We spend a lot of our time looking at Annual Reports. A LOT. We’ve seen some fantastic examples but probably twice as many we could hardly bring ourselves to read. We want your Annual Report to be one of those that simply demands to be read!

So – in no particular order – here are our top tips:

  1. Don’t use too much narrative: There is a lot of ‘ticking the box’ to comply with the reporting requirements without thinking how can you use the numbers to help a charity to show how they are clearly achieving their aims and providing a key service to their beneficiaries- this is what donors are interested in. Too much narrative can make it difficult to actually see what the charity is achieving.
  1. Think about digital options – There are lots of good reasons to think about a digital report. It’s cheaper to produce, has the opportunity to be much more engaging through visuals and can reach a greater number of people. Make the report easy to access by linking to it from your website. Issuu is a great platform for online Annual Reports
  1. Use stand out text:Even when you’ve edited the copy down and feel that everything in the report needs to be included there are bound to be some real key pieces of information that you would want anyone flicking through to notice. Highlighting the text, pulling sections out or using larger text will help draw the readers eye to key pieces of information.

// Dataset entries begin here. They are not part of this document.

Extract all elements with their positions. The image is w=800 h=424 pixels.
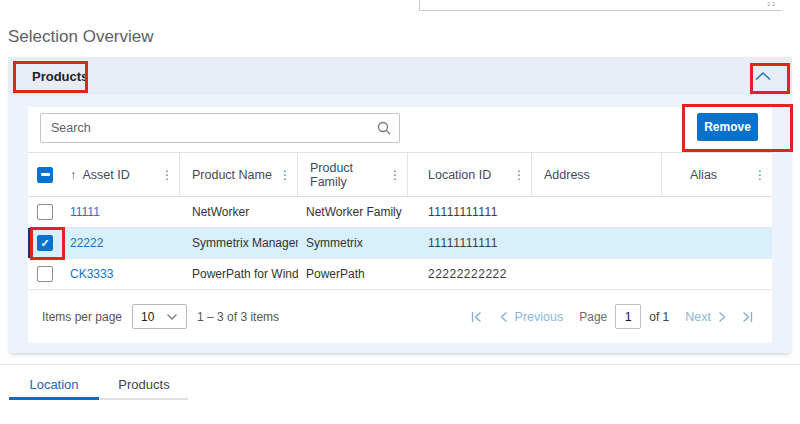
location-id-cell: 22222222222 — [408, 259, 532, 289]
items-range-text: 1 – 3 of 3 items — [197, 310, 279, 324]
partial-element: 22 — [419, 0, 782, 11]
header-cell-asset-id[interactable]: ↑ Asset ID ⋮ — [62, 153, 180, 196]
first-page-icon — [470, 311, 483, 323]
chevron-up-icon — [754, 70, 772, 82]
selected-row-indicator — [28, 228, 32, 258]
header-cell-location-id[interactable]: Location ID ⋮ — [408, 153, 532, 196]
product-name-cell: Symmetrix Managem... — [180, 228, 298, 258]
row-checkbox-checked[interactable]: ✓ — [37, 235, 53, 251]
pagination-bar: Items per page 10 1 – 3 of 3 items — [28, 290, 772, 343]
asset-id-link[interactable]: CK3333 — [70, 267, 113, 281]
address-cell — [532, 259, 662, 289]
table-row[interactable]: 11111 NetWorker NetWorker Family 1111111… — [28, 197, 772, 228]
alias-cell — [662, 197, 772, 227]
address-cell — [532, 197, 662, 227]
page-title: Selection Overview — [8, 27, 154, 47]
table-header-row: ↑ Asset ID ⋮ Product Name ⋮ Product Fami… — [28, 152, 772, 197]
product-name-cell: NetWorker — [180, 197, 298, 227]
last-page-button[interactable] — [741, 311, 754, 323]
column-label: Alias — [690, 168, 717, 182]
items-per-page-label: Items per page — [42, 310, 122, 324]
column-menu-icon[interactable]: ⋮ — [754, 169, 766, 181]
partial-element-text: 22 — [767, 1, 776, 7]
header-cell-product-family[interactable]: Product Family ⋮ — [298, 153, 408, 196]
table-toolbar: Remove — [28, 107, 772, 152]
location-id-cell: 11111111111 — [408, 228, 532, 258]
column-label: Product Name — [192, 168, 272, 182]
product-family-cell: PowerPath — [298, 259, 408, 289]
items-per-page-value: 10 — [141, 310, 154, 324]
products-panel: Products Remove — [8, 57, 792, 353]
chevron-down-icon — [166, 313, 178, 321]
location-id-cell: 11111111111 — [408, 197, 532, 227]
products-panel-title: Products — [24, 69, 88, 84]
items-per-page-select[interactable]: 10 — [132, 304, 187, 329]
column-menu-icon[interactable]: ⋮ — [389, 169, 401, 181]
first-page-button[interactable] — [470, 311, 483, 323]
tabs-divider — [0, 364, 800, 365]
previous-label[interactable]: Previous — [515, 310, 564, 324]
search-input[interactable] — [40, 113, 400, 143]
column-label: Location ID — [428, 168, 491, 182]
product-name-cell: PowerPath for Windo... — [180, 259, 298, 289]
bottom-tabs: Location Products — [9, 370, 189, 398]
page: 22 Selection Overview Products — [0, 0, 800, 424]
column-menu-icon[interactable]: ⋮ — [513, 169, 525, 181]
sort-ascending-icon[interactable]: ↑ — [70, 167, 77, 182]
next-page-button[interactable] — [717, 311, 727, 323]
column-menu-icon[interactable]: ⋮ — [279, 169, 291, 181]
column-label: Address — [544, 168, 590, 182]
products-panel-header[interactable]: Products — [8, 57, 792, 95]
column-menu-icon[interactable]: ⋮ — [161, 169, 173, 181]
page-label: Page — [579, 310, 607, 324]
header-cell-alias[interactable]: Alias ⋮ — [662, 153, 772, 196]
products-table-card: Remove ↑ Asset ID ⋮ Product Name ⋮ Produ… — [28, 107, 772, 343]
indeterminate-mark — [41, 173, 50, 176]
row-checkbox[interactable] — [37, 266, 53, 282]
row-checkbox[interactable] — [37, 204, 53, 220]
tab-products[interactable]: Products — [99, 370, 189, 398]
alias-cell — [662, 259, 772, 289]
column-label: Product Family — [310, 161, 389, 189]
collapse-panel-button[interactable] — [748, 66, 778, 86]
active-tab-underline — [9, 397, 99, 400]
select-all-checkbox[interactable] — [37, 167, 53, 183]
product-family-cell: Symmetrix — [298, 228, 408, 258]
header-cell-select — [28, 153, 62, 196]
header-cell-product-name[interactable]: Product Name ⋮ — [180, 153, 298, 196]
header-cell-address[interactable]: Address — [532, 153, 662, 196]
next-label[interactable]: Next — [685, 310, 711, 324]
next-icon — [717, 311, 727, 323]
previous-page-button[interactable] — [499, 311, 509, 323]
search-icon — [376, 120, 392, 140]
previous-icon — [499, 311, 509, 323]
column-label: Asset ID — [83, 168, 130, 182]
last-page-icon — [741, 311, 754, 323]
product-family-cell: NetWorker Family — [298, 197, 408, 227]
remove-button[interactable]: Remove — [697, 113, 758, 141]
search-box — [40, 113, 400, 143]
address-cell — [532, 228, 662, 258]
asset-id-link[interactable]: 22222 — [70, 236, 103, 250]
table-row[interactable]: CK3333 PowerPath for Windo... PowerPath … — [28, 259, 772, 290]
asset-id-link[interactable]: 11111 — [70, 205, 100, 219]
alias-cell — [662, 228, 772, 258]
page-of-label: of 1 — [649, 310, 669, 324]
page-number-input[interactable] — [615, 304, 641, 329]
table-row-selected[interactable]: ✓ 22222 Symmetrix Managem... Symmetrix 1… — [28, 228, 772, 259]
tab-location[interactable]: Location — [9, 370, 99, 398]
check-icon: ✓ — [40, 238, 49, 249]
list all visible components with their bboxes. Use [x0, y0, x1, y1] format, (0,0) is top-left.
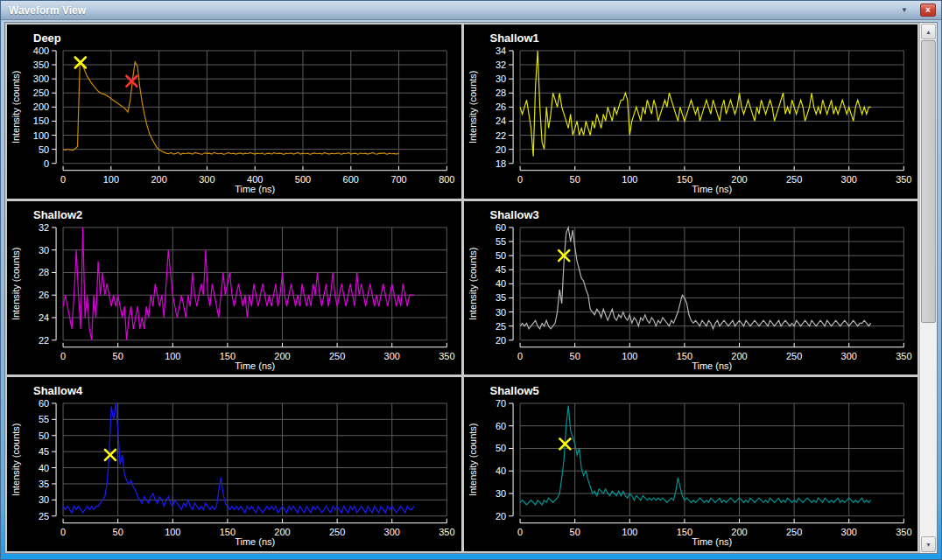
svg-text:0: 0	[517, 350, 523, 360]
chart-shallow4-plot[interactable]: 2530354045505560050100150200250300350Int…	[7, 377, 461, 551]
marker-x-icon[interactable]	[105, 450, 116, 460]
svg-text:350: 350	[896, 527, 911, 537]
svg-text:55: 55	[495, 236, 505, 247]
svg-text:45: 45	[39, 446, 49, 457]
svg-text:25: 25	[39, 511, 49, 522]
svg-text:150: 150	[676, 350, 692, 360]
y-axis-label: Intensity (counts)	[11, 71, 21, 144]
chart-title: Shallow1	[490, 32, 539, 45]
chart-title: Shallow3	[490, 208, 539, 221]
svg-text:30: 30	[495, 488, 505, 499]
chart-panel-shallow5: Shallow5 2030405060700501001502002503003…	[464, 377, 918, 551]
svg-text:150: 150	[220, 350, 236, 360]
svg-text:300: 300	[840, 527, 856, 537]
svg-text:350: 350	[439, 350, 454, 360]
svg-text:18: 18	[495, 158, 505, 169]
chart-grid: Deep 05010015020025030035040001002003004…	[5, 23, 919, 553]
chart-deep-plot[interactable]: 0501001502002503003504000100200300400500…	[7, 24, 461, 199]
marker-x-icon[interactable]	[75, 57, 86, 67]
waveform-view-window: Waveform View ▼ × Deep 05010015020025030…	[0, 0, 942, 560]
chart-panel-shallow2: Shallow2 2224262830320501001502002503003…	[7, 201, 461, 375]
chart-shallow2-plot[interactable]: 222426283032050100150200250300350Intensi…	[7, 201, 461, 375]
svg-text:50: 50	[113, 350, 123, 360]
svg-text:250: 250	[785, 527, 801, 537]
svg-text:34: 34	[495, 46, 505, 56]
close-button[interactable]: ×	[920, 4, 936, 17]
x-axis-label: Time (ns)	[692, 184, 732, 194]
svg-text:300: 300	[199, 174, 214, 185]
waveform-trace	[520, 406, 871, 505]
vertical-scrollbar[interactable]: ▲ ▼	[919, 23, 937, 553]
chart-panel-deep: Deep 05010015020025030035040001002003004…	[7, 24, 461, 199]
scroll-down-icon: ▼	[925, 542, 931, 548]
x-axis-label: Time (ns)	[235, 536, 275, 547]
svg-text:100: 100	[165, 527, 180, 537]
chart-shallow5-plot[interactable]: 203040506070050100150200250300350Intensi…	[464, 377, 918, 551]
chart-title: Deep	[33, 32, 61, 45]
svg-text:200: 200	[151, 174, 166, 185]
svg-text:26: 26	[39, 290, 49, 300]
svg-text:28: 28	[39, 267, 49, 277]
svg-text:350: 350	[439, 527, 454, 537]
svg-text:60: 60	[495, 222, 505, 233]
svg-text:32: 32	[39, 222, 49, 233]
svg-text:200: 200	[731, 350, 747, 360]
svg-text:150: 150	[33, 116, 49, 126]
svg-text:50: 50	[113, 527, 123, 537]
x-axis-label: Time (ns)	[235, 360, 275, 370]
svg-text:24: 24	[39, 312, 49, 323]
svg-text:25: 25	[495, 320, 505, 331]
svg-text:400: 400	[33, 46, 49, 56]
y-axis-label: Intensity (counts)	[11, 424, 21, 497]
svg-text:150: 150	[676, 174, 692, 185]
chart-title: Shallow2	[33, 208, 82, 221]
svg-text:350: 350	[33, 60, 49, 70]
chart-shallow3-plot[interactable]: 202530354045505560050100150200250300350I…	[464, 201, 918, 375]
scrollbar-track[interactable]	[921, 40, 936, 536]
svg-text:200: 200	[274, 350, 290, 360]
svg-text:50: 50	[495, 444, 505, 454]
svg-text:0: 0	[60, 527, 66, 537]
scrollbar-thumb[interactable]	[921, 40, 936, 323]
svg-text:50: 50	[39, 430, 49, 441]
svg-text:30: 30	[39, 244, 49, 255]
svg-text:60: 60	[39, 398, 49, 409]
scroll-down-button[interactable]: ▼	[921, 536, 936, 552]
svg-text:20: 20	[495, 144, 505, 155]
svg-text:600: 600	[343, 174, 359, 185]
svg-text:70: 70	[495, 398, 505, 409]
chart-shallow1-plot[interactable]: 182022242628303234050100150200250300350I…	[464, 24, 918, 199]
x-axis-label: Time (ns)	[235, 184, 275, 194]
y-axis-label: Intensity (counts)	[467, 247, 478, 320]
svg-text:800: 800	[439, 174, 454, 185]
svg-text:40: 40	[39, 463, 49, 473]
waveform-trace	[520, 228, 871, 329]
svg-text:35: 35	[39, 479, 49, 489]
axes	[52, 228, 446, 347]
svg-text:50: 50	[569, 174, 580, 185]
y-axis-label: Intensity (counts)	[11, 247, 21, 320]
svg-text:45: 45	[495, 264, 505, 275]
scroll-up-icon: ▲	[925, 29, 931, 35]
svg-text:100: 100	[165, 350, 180, 360]
svg-text:60: 60	[495, 421, 505, 431]
titlebar[interactable]: Waveform View ▼ ×	[1, 1, 941, 20]
scroll-up-button[interactable]: ▲	[921, 24, 936, 39]
waveform-trace	[63, 62, 398, 155]
svg-text:50: 50	[569, 350, 580, 360]
axes	[509, 403, 903, 523]
chevron-down-icon[interactable]: ▼	[901, 1, 908, 20]
svg-text:100: 100	[33, 130, 49, 141]
x-axis-label: Time (ns)	[692, 536, 732, 547]
svg-text:40: 40	[495, 278, 505, 289]
svg-text:0: 0	[60, 174, 66, 185]
svg-text:20: 20	[495, 511, 505, 522]
chart-client-area: Deep 05010015020025030035040001002003004…	[4, 22, 938, 554]
svg-text:150: 150	[676, 527, 692, 537]
svg-text:55: 55	[39, 415, 49, 425]
svg-text:50: 50	[495, 250, 505, 261]
svg-text:350: 350	[896, 174, 911, 185]
y-axis-label: Intensity (counts)	[467, 71, 478, 144]
svg-text:200: 200	[274, 527, 290, 537]
svg-text:24: 24	[495, 116, 505, 126]
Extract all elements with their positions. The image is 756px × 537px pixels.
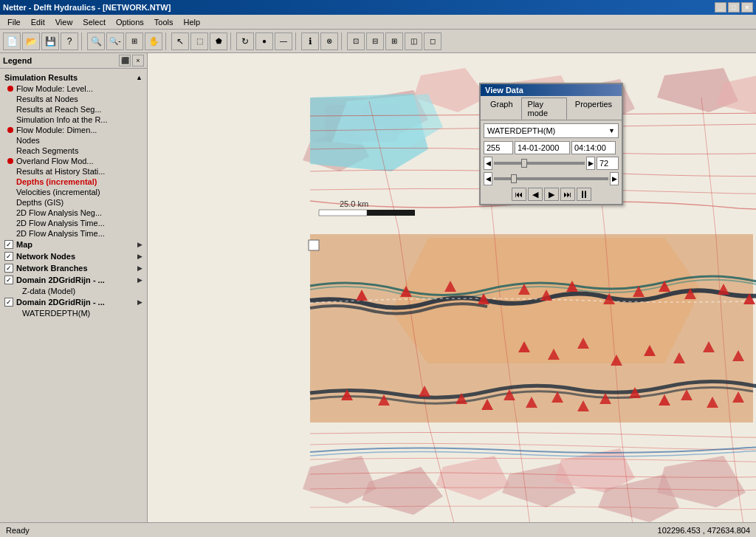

  1. Be transparent, open and honest:The report is a space to voice achievements and celebrate successes, however if the organisation hasn’t been able to achieve all it wanted to in the past year then be honest about it. Most stakeholders appreciate honesty and transparency, as long as lessons are learnt.
  1. Add images and facts:This could be as simple as a ‘year in numbers’ page or go as far as a web link to video footage! A picture really does paint a thousand words so make sure that you include photos of your services users (where appropriate). Along with quotes ‘from the horses mouth’ this can be a very powerful way of reducing the need for reams of text. Data can be transformed from something very dry to something beautiful and engaging – information is beautiful is one of our favourite places for some visual data inspiration!
  1. Ensure all the basics are there by checking with the reporting requirements: The latest Commission’s guidance on Charity Reporting and Accounting essentials (CC15 a) is available here

  1. Don’t include everything: when you’ve ensured you’ve met the legal requirements then it can be helpful to ask yourself ‘so what?’ and ensure that everything else that goes in there is key. Information overload will mean that the most important things get lost in a sea of words. The NSPCC developed a great interactive tool enabling stakeholders to produce their own Annual report based on the information they were most interested in.
  1. Include a ‘Call to Action’ – We don’t see this very often but we do think it’s a good idea. If someone has taken the time to read your annual report then they should have a good understanding of the work you do and the difference it makes. So tell them what you want them to do next!
  1. Say thanks – it’s easy to forget but so important to remember to acknowledge the contribution of donors and supporters of your charity and your Annual report is the perfect place to do this. It also highlights to potential funders and donors that others are supportive and recognise the value of what you do.
  1. File early – we know, we know! This isn’t always possible but at the very least make sure your report is not late. This information does show up online (a red marking against your entry on the register) and sets a bad precedent before anyone has even read anything you have to say!